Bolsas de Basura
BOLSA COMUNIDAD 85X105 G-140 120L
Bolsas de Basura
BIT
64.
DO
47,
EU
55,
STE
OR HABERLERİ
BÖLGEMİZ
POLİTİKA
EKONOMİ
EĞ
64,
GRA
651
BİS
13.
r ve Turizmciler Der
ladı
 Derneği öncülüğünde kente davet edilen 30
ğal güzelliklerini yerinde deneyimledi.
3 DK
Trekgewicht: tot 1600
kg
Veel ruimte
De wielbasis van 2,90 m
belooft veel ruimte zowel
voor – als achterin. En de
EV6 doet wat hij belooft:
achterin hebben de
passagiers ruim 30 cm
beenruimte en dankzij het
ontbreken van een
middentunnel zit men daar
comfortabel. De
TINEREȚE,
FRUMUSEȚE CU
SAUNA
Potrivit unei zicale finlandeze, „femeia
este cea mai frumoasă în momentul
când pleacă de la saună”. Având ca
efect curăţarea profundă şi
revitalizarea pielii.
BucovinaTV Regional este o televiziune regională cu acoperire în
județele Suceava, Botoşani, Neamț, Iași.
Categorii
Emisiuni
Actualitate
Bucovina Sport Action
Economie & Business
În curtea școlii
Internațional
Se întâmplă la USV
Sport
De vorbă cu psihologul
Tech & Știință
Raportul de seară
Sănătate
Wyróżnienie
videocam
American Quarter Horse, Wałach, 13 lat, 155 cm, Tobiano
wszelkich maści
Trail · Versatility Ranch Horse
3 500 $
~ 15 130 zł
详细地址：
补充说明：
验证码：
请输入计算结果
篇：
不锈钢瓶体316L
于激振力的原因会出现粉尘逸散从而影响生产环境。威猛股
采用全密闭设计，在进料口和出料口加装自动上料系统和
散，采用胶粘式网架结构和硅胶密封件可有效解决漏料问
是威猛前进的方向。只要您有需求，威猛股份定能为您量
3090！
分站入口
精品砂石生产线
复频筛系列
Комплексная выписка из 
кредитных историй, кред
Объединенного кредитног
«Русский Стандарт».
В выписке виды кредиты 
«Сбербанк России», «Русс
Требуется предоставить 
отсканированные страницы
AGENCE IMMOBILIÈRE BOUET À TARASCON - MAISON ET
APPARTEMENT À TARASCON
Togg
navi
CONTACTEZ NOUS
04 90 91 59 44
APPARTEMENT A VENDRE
......
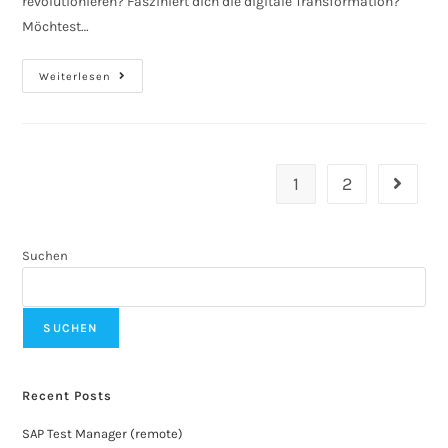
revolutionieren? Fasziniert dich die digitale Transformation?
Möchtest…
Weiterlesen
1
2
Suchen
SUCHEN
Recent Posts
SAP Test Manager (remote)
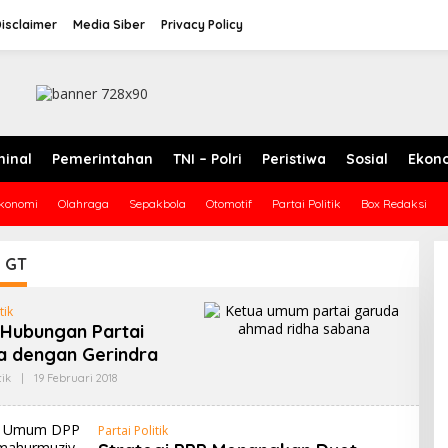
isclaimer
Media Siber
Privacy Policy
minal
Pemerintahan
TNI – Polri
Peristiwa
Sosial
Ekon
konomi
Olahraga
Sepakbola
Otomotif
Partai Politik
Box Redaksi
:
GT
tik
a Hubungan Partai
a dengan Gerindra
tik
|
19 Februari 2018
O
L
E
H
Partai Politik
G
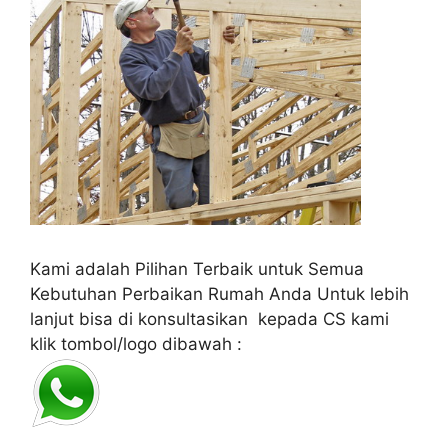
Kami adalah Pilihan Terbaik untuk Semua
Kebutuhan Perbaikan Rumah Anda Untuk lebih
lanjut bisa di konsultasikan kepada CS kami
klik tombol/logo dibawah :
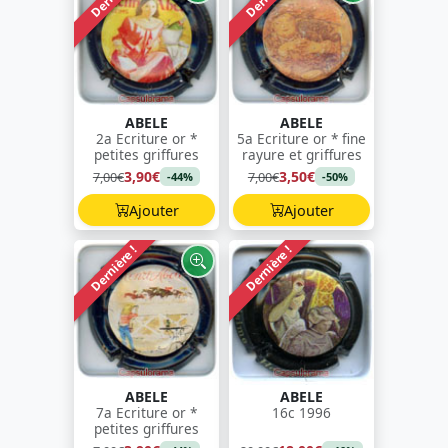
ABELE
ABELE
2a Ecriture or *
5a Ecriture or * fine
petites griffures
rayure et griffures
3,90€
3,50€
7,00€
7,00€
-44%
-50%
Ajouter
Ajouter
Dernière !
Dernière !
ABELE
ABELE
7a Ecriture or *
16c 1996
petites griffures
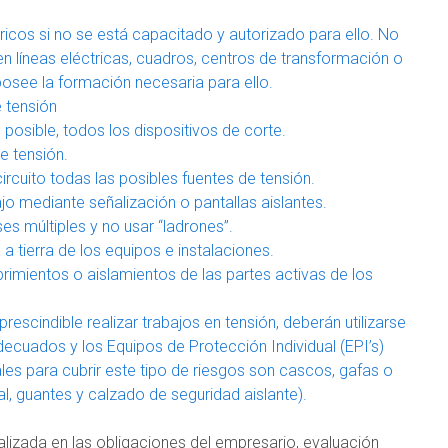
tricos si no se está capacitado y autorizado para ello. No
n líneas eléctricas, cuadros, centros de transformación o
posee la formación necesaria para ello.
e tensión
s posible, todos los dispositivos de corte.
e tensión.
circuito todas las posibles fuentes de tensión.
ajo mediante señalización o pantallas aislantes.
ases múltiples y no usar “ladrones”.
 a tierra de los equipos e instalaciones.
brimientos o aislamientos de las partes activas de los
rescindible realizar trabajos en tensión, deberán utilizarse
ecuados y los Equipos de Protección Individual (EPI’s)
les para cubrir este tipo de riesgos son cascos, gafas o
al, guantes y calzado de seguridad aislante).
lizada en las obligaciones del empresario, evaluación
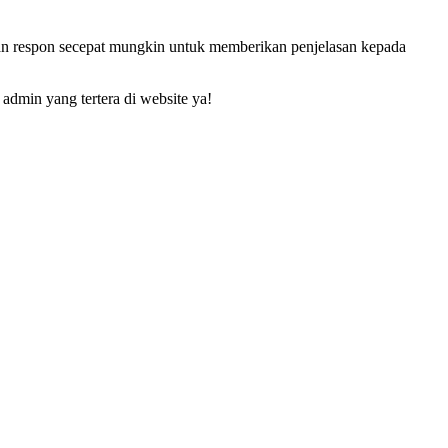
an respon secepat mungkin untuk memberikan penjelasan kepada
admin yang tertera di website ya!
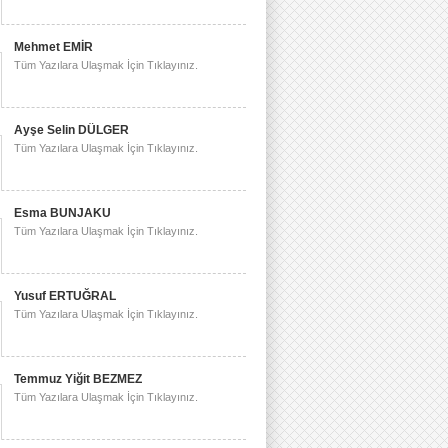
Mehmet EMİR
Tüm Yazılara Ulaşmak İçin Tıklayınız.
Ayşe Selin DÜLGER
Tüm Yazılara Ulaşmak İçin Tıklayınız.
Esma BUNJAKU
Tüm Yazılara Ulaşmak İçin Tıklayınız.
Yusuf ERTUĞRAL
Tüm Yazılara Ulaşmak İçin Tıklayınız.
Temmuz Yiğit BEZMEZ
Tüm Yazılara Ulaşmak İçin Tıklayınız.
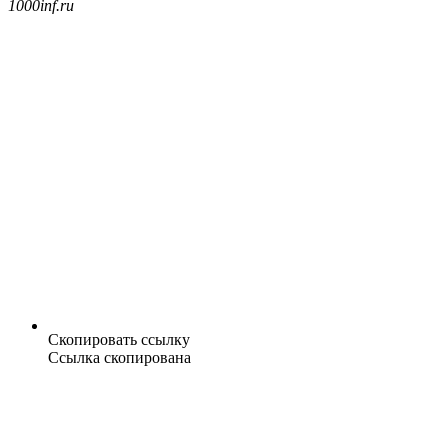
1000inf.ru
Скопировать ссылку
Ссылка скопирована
......
**PROBLEM REQUIREMENTS**:
Could you reproduce, exactly, every line above from the line with "brimientos o aislamientos" to the line with "lizada en las", and no other line? Both ends count.

**ANSWER BOX**:
brimientos o aislamientos de las partes activas de los
rescindible realizar trabajos en tensión, deberán utilizarse
ecuados y los Equipos de Protección Individual (EPI’s)
les para cubrir este tipo de riesgos son cascos, gafas o
al, guantes y calzado de seguridad aislante).
lizada en las obligaciones del empresario, evaluación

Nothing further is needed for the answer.